— Task brief —
Write out the entries verbatim and leave the images out of the copy.

— Material provided —
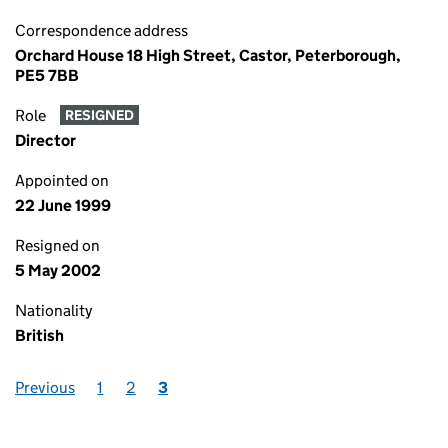
Correspondence address
Orchard House 18 High Street, Castor, Peterborough,
PE5 7BB
Role
RESIGNED
Director
Appointed on
22 June 1999
Resigned on
5 May 2002
Nationality
British
Previous
1
2
3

— Exercise response —
Correspondence address
Orchard House 18 High Street, Castor, Peterborough,
PE5 7BB
Role
RESIGNED
Director
Appointed on
22 June 1999
Resigned on
5 May 2002
Nationality
British
Previous
1
2
3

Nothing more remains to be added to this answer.